[Records drawn from a dataset]
Content starts
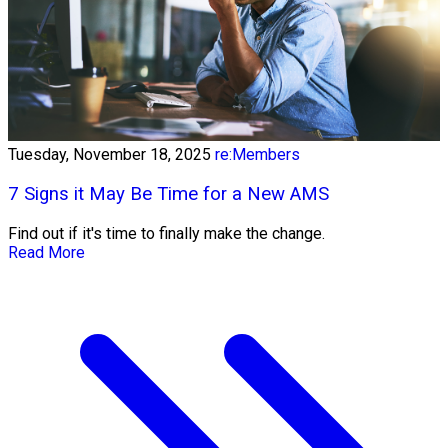
Tuesday, November 18, 2025
re:Members
7 Signs it May Be Time for a New AMS
Find out if it's time to finally make the change.
Read More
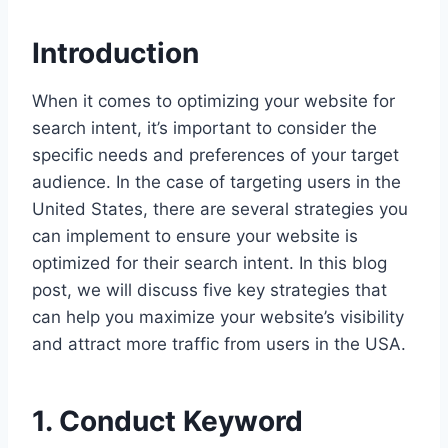
Introduction
When it comes to optimizing your website for
search intent, it’s important to consider the
specific needs and preferences of your target
audience. In the case of targeting users in the
United States, there are several strategies you
can implement to ensure your website is
optimized for their search intent. In this blog
post, we will discuss five key strategies that
can help you maximize your website’s visibility
and attract more traffic from users in the USA.
1. Conduct Keyword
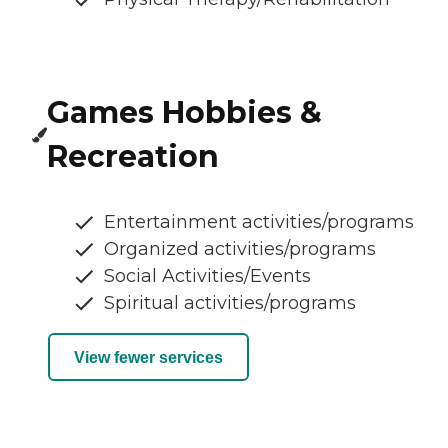
Games Hobbies &
Recreation
Entertainment activities/programs
Organized activities/programs
Social Activities/Events
Spiritual activities/programs
View fewer services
Content ends
▸ Instructions to follow
Where does the word "strategies" appear in the records? Copy every line that holds it.

▸ Response box
United States, there are several strategies you
post, we will discuss five key strategies that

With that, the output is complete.